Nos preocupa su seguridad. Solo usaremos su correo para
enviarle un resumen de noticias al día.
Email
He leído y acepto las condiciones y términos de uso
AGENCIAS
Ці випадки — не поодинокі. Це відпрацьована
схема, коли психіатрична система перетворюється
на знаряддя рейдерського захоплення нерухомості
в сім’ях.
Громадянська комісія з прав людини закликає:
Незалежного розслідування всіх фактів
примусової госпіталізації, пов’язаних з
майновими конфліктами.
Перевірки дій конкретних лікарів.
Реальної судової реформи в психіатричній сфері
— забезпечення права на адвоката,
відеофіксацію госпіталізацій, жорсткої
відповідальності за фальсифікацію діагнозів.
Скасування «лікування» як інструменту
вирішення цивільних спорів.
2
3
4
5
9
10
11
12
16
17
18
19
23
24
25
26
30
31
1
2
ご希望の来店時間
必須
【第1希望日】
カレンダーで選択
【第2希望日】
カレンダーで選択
--
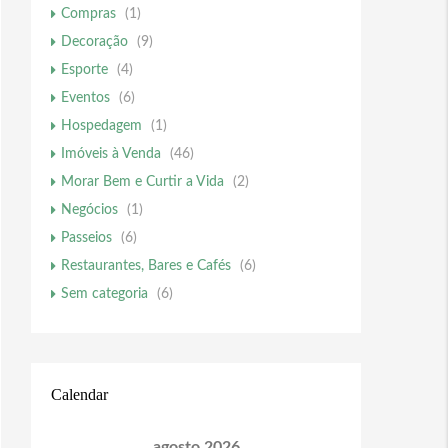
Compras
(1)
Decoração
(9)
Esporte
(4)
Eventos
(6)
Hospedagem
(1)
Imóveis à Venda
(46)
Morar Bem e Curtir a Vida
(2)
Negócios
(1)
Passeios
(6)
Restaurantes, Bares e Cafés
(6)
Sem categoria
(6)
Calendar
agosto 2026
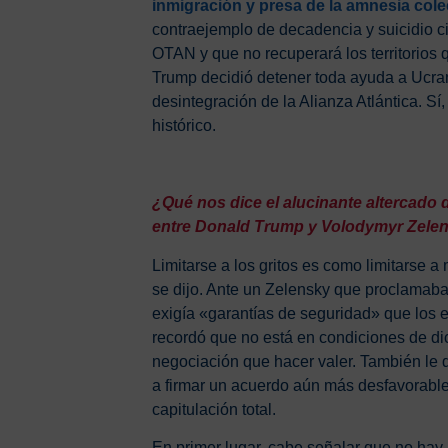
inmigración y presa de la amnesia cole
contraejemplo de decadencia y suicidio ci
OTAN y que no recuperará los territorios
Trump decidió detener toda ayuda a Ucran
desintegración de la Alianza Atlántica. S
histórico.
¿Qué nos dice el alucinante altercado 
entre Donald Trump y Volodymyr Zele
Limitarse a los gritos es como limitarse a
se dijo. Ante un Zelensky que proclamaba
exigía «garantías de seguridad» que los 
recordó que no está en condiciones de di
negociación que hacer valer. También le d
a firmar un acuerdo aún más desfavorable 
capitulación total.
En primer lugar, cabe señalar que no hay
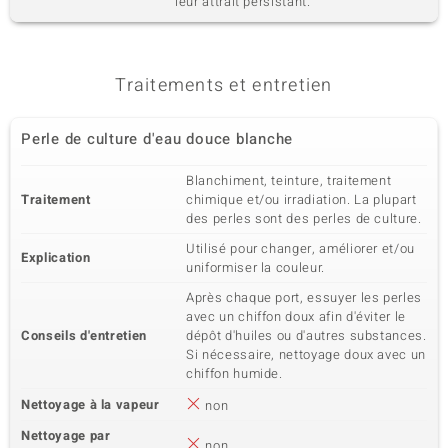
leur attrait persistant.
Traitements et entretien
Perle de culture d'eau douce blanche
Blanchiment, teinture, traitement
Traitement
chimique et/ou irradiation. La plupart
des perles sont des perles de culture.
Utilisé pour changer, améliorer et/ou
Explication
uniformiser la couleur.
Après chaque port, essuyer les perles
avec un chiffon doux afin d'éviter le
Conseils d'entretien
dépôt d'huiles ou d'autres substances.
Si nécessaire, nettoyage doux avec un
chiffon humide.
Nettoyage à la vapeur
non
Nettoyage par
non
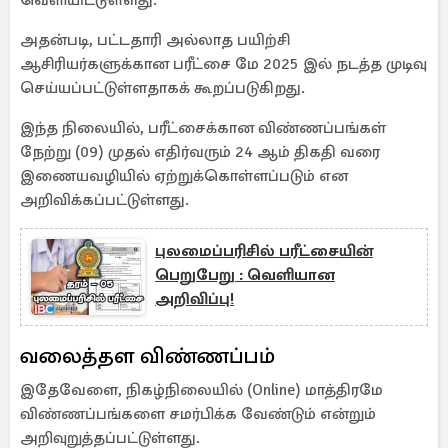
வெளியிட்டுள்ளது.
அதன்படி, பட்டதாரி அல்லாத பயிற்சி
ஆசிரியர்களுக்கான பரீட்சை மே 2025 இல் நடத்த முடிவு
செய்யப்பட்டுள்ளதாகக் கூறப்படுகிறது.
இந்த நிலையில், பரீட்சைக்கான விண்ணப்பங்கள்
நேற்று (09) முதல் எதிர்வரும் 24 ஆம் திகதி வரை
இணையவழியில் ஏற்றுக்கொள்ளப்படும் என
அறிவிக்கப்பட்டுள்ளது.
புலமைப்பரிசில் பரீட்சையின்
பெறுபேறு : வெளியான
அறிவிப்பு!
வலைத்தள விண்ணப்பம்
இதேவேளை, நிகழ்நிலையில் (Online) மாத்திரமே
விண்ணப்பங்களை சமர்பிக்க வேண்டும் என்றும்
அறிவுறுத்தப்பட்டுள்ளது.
--
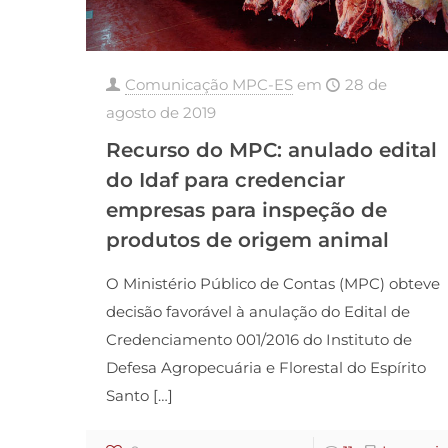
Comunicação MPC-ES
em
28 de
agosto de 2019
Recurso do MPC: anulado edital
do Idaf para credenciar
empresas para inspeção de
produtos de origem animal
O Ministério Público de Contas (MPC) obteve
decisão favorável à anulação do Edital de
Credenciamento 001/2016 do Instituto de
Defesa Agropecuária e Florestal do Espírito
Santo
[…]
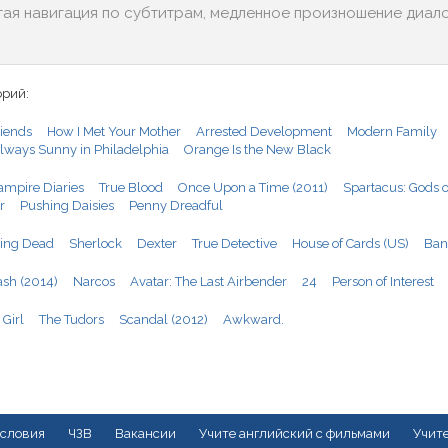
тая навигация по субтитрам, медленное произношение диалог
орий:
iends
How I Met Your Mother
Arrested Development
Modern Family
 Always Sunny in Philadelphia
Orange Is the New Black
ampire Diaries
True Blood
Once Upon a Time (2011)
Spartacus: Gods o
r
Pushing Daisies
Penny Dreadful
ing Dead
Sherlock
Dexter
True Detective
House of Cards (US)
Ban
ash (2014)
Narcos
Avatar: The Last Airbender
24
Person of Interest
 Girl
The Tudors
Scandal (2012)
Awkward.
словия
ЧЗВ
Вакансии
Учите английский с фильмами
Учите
--
Where a line in the records above contains the word "avec", copy that line.

avec un chiffon doux afin d'éviter le
Si nécessaire, nettoyage doux avec un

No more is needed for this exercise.